### YOUR GOAL
The pictures stay out. Please retype every line below exactly.

### STUDY MATERIAL
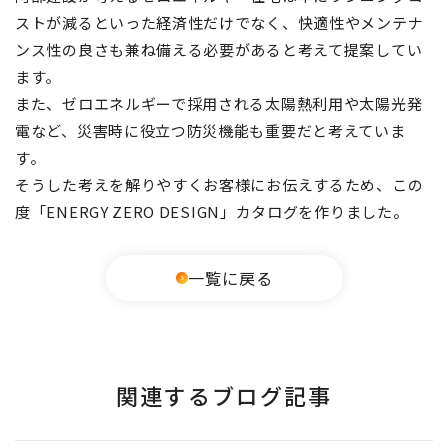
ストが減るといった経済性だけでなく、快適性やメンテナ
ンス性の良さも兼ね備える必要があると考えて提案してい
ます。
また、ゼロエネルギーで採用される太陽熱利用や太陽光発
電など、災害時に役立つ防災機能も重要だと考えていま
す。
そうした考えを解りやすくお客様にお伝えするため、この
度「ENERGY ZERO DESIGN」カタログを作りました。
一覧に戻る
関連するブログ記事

### RESULT OF THE TASK
ストが減るといった経済性だけでなく、快適性やメンテナ
ンス性の良さも兼ね備える必要があると考えて提案してい
ます。
また、ゼロエネルギーで採用される太陽熱利用や太陽光発
電など、災害時に役立つ防災機能も重要だと考えていま
す。
そうした考えを解りやすくお客様にお伝えするため、この
度「ENERGY ZERO DESIGN」カタログを作りました。
一覧に戻る
関連するブログ記事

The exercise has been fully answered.